4. Ils ont souvent besoin d’un soutien scolaire en dehors de l’école.

Si le tutorat est conçu pour les enfants dyslexiques, certaines études ont montré que le cerveau se modifie (c’est ce qu’on appelle la neuroplasticité) et se « recâble », ce qui permet d’améliorer les compétences en lecture. Pour l’élève plus âgé, confronté à des dissertations et à des travaux de recherche, ainsi qu’aux séries normales de tests standardisés qui surviennent à des étapes spécifiques de la scolarité, le tutorat pour la lecture, l’écriture et la passation de tests doit se poursuivre. Les services de soutien scolaire privés qui disposent de spécialistes pour les enfants souffrant de troubles de l’apprentissage sont nombreux, tant aux États-Unis qu’au Royaume-Uni. Avec leur aide et leur approche particulière, les enfants dyslexiques peuvent réussir facilement tout type d’examen, y compris les examens blancs 11 plus.
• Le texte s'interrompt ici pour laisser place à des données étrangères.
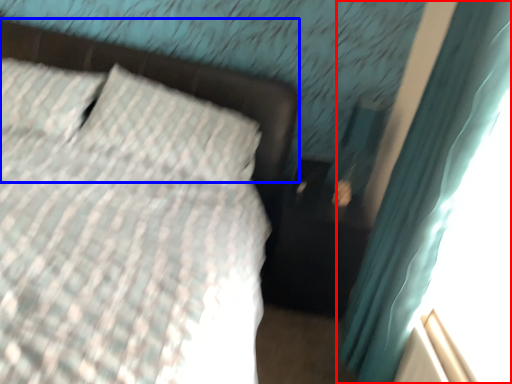 Question: Which object is further to the camera taking this photo, curtain (highlighted by a red box) or bed frame (highlighted by a blue box)?

Choices:
 (A) curtain
 (B) bed frame

Answer: (B) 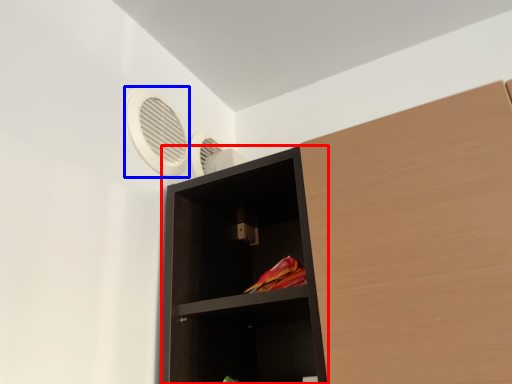 Question: Which object is further to the camera taking this photo, shelf (highlighted by a red box) or fan (highlighted by a blue box)?

Choices:
 (A) shelf
 (B) fan

Answer: (B) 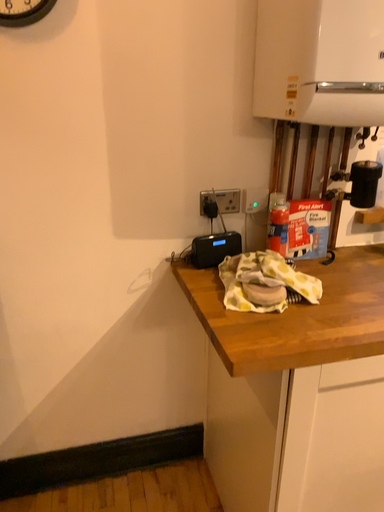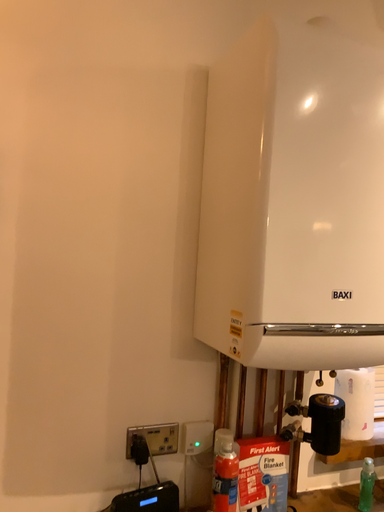 Question: How did the camera likely rotate when shooting the video?

Choices:
 (A) rotated upward
 (B) rotated downward

Answer: (A) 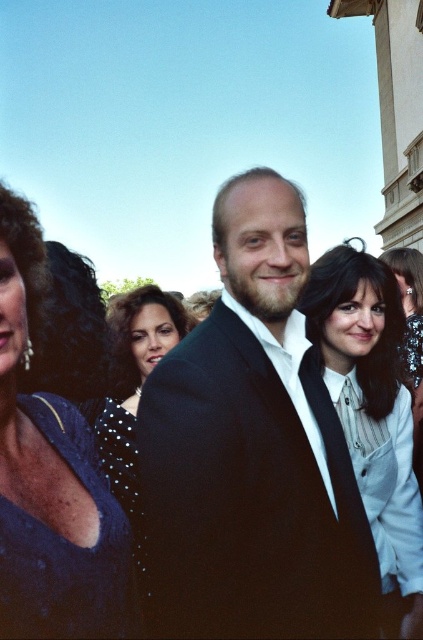 Question: Does black matte suit at center appear on the right side of black dotted dress at center?

Choices:
 (A) yes
 (B) no

Answer: (A)

Question: Does matte blue dress at left appear on the right side of white textured shirt at center?

Choices:
 (A) no
 (B) yes

Answer: (A)

Question: Which of the following is the farthest from the observer?

Choices:
 (A) (3, 496)
 (B) (247, 620)
 (C) (417, 531)

Answer: (C)

Question: Estimate the real-world distances between objects in this image. Which object is farther from the black dotted dress at center?

Choices:
 (A) matte blue dress at left
 (B) white textured shirt at center
 (C) black matte suit at center

Answer: (B)

Question: Which point appears closest to the camera in this image?

Choices:
 (A) (x=400, y=298)
 (B) (x=142, y=532)

Answer: (B)

Question: Is matte blue dress at left below black dotted dress at center?

Choices:
 (A) yes
 (B) no

Answer: (B)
5. ils ne « voient » pas le monde à l’envers.

Oui, ils inversent parfois des lettres et des mots, mais c’est parce que ces mots et ces lettres leur apparaissent différemment sur la page imprimée. Ce qu’ils voient dans le monde, ils le voient souvent de manière holistique (plutôt que dans les détails). Ils ont une grande capacité à voir ce qui n’est pas à sa place. Carol Grieder, une biologiste moléculaire atteinte de dyslexie, a remporté le prix Nobel de médecine en 2009 parce qu’en examinant des molécules d’ADN au microscope, elle a vu quelque chose qui n’aurait pas dû s’y trouver. Elle a découvert une nouvelle enzyme extrêmement importante qui fait aujourd’hui l’objet de recherches sur le cancer et le vieillissement. Dans ce cas, sa dyslexie a été un merveilleux « cadeau » pour le monde.

6. ils ont besoin de « lire à l’oreille ».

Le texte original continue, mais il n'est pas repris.